Munisai looked to Lord Shinmen, who nodded once. He moved to the side of the general and drew his longsword. The elegant weapon was dulled with use, and so it did not gleam as Munisai held it high, ready to flash the killing stroke.

“I am ready, General,” he said simply.

“Are you watching, my lord?” asked Ueno. The boy uttered a small affirmative. Ueno took a few deep breaths, licked his lips, and steeled himself.

“This is how a samurai dies,” the old man said, and suddenly threw himself backward at Munisai.

It was impressively fast for an old, exhausted man. He had sprung onto his feet and thrust the bulk of his weight upward into Munisai before the samurai had a chance to react. Munisai was knocked off balance, and barely managed to catch the dagger as Ueno spun and stabbed it downward, seeking the gap in the armor at his neck.

Munisai was staggering and encumbered with holding his sword, and there was a hanging second where it seemed to the onlookers that the tip of the blade would surely split his throat. But he found his footing once more, and then it was simply a matter of age and but the work of a moment to roll himself around and throw Ueno over his hip. The general landed heavily, and before he could rise Munisai had stabbed savagely downward with his sword, impaling him through the chest.

It was a brutal blow, deliberately crude as to be insulting. The two locked eyes as the general lay dying, and Munisai knew Ueno understood the affront. But the old man did not make a single sound. He merely mouthed wordless curses at Munisai as his strength left him. Eventually his lips ceased to move, his eyes glazed over, and then Ueno was still.

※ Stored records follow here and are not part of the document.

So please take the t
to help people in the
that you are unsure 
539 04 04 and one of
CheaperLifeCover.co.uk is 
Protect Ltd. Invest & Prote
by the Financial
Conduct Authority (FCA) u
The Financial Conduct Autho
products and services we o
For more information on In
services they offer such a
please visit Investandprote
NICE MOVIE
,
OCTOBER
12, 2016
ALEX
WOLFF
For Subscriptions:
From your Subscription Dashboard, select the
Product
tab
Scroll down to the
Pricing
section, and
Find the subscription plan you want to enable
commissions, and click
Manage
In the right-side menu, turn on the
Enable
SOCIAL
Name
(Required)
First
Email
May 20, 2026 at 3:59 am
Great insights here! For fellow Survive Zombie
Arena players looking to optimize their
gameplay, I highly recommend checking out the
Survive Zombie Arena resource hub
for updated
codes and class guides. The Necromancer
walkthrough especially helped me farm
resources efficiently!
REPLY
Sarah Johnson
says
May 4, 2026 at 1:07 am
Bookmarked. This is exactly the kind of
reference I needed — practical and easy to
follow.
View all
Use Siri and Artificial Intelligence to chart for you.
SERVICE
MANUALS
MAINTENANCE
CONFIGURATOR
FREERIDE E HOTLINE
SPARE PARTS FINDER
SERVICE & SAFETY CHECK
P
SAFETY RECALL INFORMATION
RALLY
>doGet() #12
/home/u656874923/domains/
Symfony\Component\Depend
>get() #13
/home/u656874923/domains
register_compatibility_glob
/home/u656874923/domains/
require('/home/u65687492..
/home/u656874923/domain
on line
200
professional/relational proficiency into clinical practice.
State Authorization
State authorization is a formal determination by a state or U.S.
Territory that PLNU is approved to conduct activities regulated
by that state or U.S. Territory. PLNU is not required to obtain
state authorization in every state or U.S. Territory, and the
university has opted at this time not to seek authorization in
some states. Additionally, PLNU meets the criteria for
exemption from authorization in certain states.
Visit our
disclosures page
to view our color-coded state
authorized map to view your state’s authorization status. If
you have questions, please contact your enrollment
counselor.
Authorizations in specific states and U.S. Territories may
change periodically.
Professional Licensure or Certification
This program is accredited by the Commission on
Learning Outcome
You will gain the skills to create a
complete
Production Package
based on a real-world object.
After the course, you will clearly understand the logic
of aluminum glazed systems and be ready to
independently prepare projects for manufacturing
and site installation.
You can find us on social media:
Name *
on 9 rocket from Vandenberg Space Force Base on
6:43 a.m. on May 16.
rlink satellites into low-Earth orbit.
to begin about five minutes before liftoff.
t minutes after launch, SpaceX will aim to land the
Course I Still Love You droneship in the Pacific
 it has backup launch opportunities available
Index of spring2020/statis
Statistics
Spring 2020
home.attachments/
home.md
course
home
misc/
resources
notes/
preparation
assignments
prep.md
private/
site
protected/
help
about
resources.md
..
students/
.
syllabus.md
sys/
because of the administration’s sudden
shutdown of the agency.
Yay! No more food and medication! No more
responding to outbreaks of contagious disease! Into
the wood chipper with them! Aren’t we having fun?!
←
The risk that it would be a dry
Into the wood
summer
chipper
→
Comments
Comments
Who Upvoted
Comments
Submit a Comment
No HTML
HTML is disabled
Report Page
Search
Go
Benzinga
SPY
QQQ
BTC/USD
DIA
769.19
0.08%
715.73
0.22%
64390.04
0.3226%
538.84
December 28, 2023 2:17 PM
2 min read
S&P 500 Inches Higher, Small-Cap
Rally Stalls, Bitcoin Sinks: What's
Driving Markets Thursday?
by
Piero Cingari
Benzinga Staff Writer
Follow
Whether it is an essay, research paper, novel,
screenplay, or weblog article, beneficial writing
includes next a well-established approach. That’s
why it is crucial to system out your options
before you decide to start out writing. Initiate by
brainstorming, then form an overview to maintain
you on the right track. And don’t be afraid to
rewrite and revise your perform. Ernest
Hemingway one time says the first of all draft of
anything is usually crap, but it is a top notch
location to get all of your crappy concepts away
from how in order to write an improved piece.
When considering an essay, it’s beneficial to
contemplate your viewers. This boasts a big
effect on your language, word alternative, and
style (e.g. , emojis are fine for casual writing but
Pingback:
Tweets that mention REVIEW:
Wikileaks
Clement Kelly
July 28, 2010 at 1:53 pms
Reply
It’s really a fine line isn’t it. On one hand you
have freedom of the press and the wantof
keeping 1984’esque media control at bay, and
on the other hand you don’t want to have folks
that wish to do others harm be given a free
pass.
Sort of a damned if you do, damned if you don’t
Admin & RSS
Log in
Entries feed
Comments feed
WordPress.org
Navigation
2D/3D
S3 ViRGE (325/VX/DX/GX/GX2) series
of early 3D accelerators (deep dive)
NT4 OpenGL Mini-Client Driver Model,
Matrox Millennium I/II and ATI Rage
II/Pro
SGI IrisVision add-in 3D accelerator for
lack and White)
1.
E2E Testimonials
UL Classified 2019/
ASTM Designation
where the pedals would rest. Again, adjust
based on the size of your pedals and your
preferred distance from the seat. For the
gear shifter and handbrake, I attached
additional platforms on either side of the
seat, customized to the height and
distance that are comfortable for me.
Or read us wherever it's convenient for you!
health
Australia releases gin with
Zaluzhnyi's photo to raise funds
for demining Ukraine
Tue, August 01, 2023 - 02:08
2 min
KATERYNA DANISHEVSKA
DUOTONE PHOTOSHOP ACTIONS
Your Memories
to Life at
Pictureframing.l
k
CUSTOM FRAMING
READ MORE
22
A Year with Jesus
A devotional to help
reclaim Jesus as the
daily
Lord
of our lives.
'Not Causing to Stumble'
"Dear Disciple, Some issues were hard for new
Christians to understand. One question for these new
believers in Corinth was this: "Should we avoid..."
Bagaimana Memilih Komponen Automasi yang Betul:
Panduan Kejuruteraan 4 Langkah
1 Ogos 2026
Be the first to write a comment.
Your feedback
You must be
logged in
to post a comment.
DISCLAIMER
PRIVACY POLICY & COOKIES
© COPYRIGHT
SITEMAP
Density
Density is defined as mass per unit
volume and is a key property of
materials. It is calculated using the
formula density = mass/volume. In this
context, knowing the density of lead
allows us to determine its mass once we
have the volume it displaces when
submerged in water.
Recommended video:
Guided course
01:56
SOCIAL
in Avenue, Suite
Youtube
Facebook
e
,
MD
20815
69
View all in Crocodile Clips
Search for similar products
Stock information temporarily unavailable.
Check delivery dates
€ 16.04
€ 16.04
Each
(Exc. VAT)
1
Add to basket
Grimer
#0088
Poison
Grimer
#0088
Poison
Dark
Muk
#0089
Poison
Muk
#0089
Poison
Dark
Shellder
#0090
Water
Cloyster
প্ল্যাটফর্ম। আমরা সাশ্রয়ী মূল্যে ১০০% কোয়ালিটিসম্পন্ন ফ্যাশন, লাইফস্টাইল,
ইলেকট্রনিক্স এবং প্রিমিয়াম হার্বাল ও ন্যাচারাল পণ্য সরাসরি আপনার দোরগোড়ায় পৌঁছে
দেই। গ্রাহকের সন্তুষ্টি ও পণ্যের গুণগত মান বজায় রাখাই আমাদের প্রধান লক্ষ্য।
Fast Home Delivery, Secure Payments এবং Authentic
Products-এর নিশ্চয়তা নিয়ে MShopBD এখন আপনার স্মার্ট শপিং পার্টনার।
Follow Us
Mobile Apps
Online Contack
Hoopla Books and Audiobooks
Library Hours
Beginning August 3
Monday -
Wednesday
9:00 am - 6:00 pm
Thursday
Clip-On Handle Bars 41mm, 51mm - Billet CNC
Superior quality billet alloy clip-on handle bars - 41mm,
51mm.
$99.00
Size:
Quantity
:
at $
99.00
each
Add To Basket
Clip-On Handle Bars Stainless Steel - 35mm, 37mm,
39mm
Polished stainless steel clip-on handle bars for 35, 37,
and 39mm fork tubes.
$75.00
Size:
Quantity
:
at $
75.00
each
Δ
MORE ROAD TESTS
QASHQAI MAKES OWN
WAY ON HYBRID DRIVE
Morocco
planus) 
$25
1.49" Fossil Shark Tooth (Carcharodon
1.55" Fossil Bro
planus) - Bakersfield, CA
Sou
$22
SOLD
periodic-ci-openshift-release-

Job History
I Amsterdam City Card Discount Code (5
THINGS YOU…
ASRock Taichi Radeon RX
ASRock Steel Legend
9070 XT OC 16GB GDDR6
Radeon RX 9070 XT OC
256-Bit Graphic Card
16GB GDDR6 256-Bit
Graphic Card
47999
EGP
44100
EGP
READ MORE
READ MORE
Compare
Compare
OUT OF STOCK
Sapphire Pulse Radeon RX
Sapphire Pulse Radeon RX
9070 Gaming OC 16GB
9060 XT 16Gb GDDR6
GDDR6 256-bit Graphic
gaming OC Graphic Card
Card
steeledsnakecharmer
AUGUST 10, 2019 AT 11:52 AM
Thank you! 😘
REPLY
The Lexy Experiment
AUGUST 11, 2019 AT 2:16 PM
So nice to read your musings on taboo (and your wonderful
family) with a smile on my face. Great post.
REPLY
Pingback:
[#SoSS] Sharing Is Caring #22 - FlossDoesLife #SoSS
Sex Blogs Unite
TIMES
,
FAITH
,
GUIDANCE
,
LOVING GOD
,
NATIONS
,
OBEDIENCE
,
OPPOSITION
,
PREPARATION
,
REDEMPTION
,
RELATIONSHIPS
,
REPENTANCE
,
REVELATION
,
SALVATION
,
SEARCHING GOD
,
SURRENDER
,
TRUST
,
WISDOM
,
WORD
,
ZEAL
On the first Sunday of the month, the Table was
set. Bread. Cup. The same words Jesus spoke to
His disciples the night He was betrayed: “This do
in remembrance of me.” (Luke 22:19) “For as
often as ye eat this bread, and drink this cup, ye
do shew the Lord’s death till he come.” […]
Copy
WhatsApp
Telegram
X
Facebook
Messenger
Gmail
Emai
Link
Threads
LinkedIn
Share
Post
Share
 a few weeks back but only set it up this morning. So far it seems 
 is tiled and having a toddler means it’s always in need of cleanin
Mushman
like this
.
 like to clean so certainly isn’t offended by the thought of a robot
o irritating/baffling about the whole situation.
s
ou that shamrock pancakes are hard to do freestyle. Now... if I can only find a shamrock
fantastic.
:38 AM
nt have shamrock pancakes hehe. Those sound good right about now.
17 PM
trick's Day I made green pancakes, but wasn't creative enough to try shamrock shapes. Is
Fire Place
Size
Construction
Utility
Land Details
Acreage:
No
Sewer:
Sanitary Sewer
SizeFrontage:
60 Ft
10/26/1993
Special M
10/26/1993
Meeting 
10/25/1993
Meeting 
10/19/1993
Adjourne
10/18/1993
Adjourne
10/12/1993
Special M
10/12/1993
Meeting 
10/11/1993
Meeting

“Disgusting,” said Munisai in the silence.

He withdrew his sword, wiped the blood off the blade, and then
sheathed the weapon. Only at that signal did the bodyguards release Lord Shinmen; they had thrown themselves around him as a human shield as soon as Ueno had pounced. Munisai had trained them well.

“He hated you,” said Lord Kanno quietly. He hadn’t moved from where he knelt. “You killed his son last summer, Munisai.”

“Then he let that cloud his judgment,” said Munisai. “What of his honor? His son died well, in equal combat. He did not. We gave him the chance of an honorable death, and … That was not the way it should be done, Lord Kanno.”

“Then what is?” asked the boy. Munisai hesitated, but then he saw the look of worry in the child’s face. The earnestness of it sparked something within him that he had not felt in many years, and slowly he began to speak in a soft tone.